If anything, people who don't like WWE are more likely to tune in on occasion if they know one of their favorite indie stars is going to be acknowledged for who they are before they got there. Licensing footage from these companies to use in video packages will allow WWE to give characters a richer backstory and expose young fans to more pro wrestling. It's a win-win for the entire industry.
AEW Has Found Balance with ROH Champions, but Still Has Too Many Belts
With Tony Khan owning both Ring of Honor and All Elite Wrestling, we have seen the ROH titles appear on Dynamite and Rampage periodically to keep them relevant until the promotion finds its own TV deal.
This week featured a promo from Claudio Castagnoli and a match with Samoa Joe defending the ROH TV title against Woods.
The great thing about most of the ROH champions being AEW regulars is that it doesn't feel forced to use those belts on TV most of the time, but the problem of having too many titles floating around is still an issue.
With other championships from AAA and NJPW appearing on television occasionally, it feels like more matches have some kind of champion involved than don't, and that makes every belt feel a little less valuable.
Mixing in titles from other promotions sparingly creates a sense of fun. Doing it too much is going to lead to burnout. AEW should begin putting a heavier focus on its own titles while only using belts from other promotions here and there to add some variety.

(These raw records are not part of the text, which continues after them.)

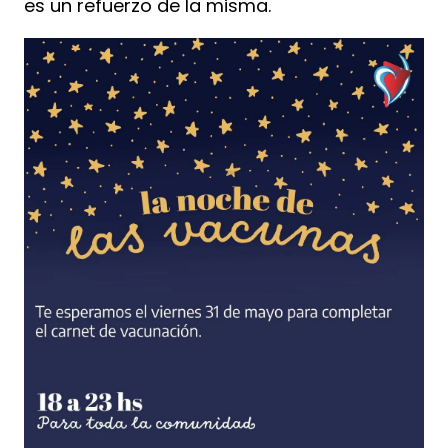
es un refuerzo de la misma.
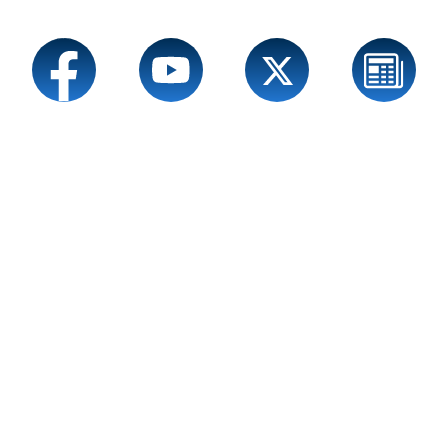
Service
Sprache wechseln zu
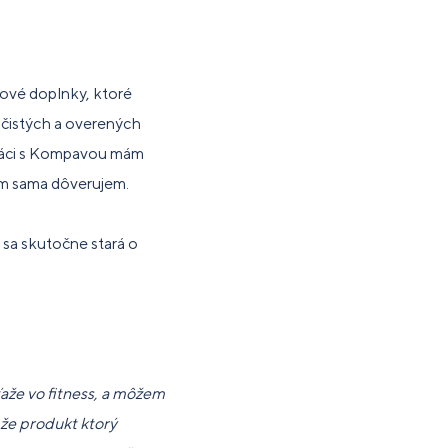
vové doplnky, ktoré
 čistých a overených
práci s Kompavou mám
ým sama dôverujem.
 sa skutočne stará o
aže vo fitness, a môžem
 že produkt ktorý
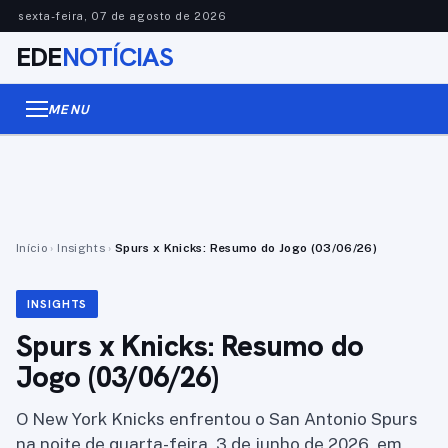
sexta-feira, 07 de agosto de 2026
EDE
NOTÍCIAS
MENU
Início
›
Insights
›
Spurs x Knicks: Resumo do Jogo (03/06/26)
INSIGHTS
Spurs x Knicks: Resumo do
Jogo (03/06/26)
O New York Knicks enfrentou o San Antonio Spurs
na noite de quarta-feira, 3 de junho de 2026, em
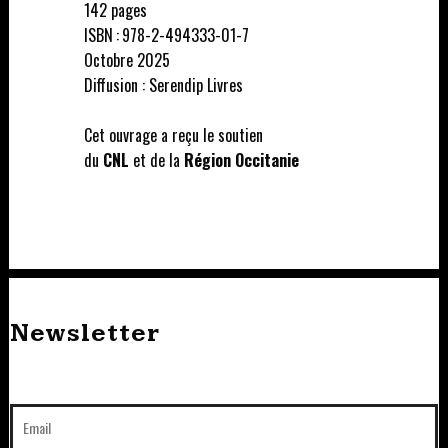
142 pages
ISBN : 978-2-494333-01-7
Octobre 2025
Diffusion : Serendip Livres
Cet ouvrage a reçu le soutien
du
CNL
et de la
Région Occitanie
Newsletter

The door isn't forbidden if it just stays open all the time.
Wardlow Is About to Be a Major Player in AEW
Friday's episode ended with Samoa Joe being attacked by Mark Sterling, Tony Nese and Woods, but another powerhouse came to the ROH TV champion's rescue.
Wardlow sent the trio scurrying, but the real thing to note from this segment was how loud the pop was for The Wardaddy.
The TNT champion gave a brief promo on last week's Dynamite about not believing anyone who says he has lost momentum. He has declared AEW as his territory and is challenging anyone to knock him off the top of the mountain.
Management seemed to use Wardlow a little less after he won the TNT title, but that appears to be changing and for good reason. Not only is he a popular babyface, but he is one of the most physically imposing men on the roster.
As long as he stays healthy and AEW books him well, there is no reason why this guy shouldn't win the world title within the next year or two. You have to strike while the iron is hot, and Wardlow is red-hot with the AEW audience.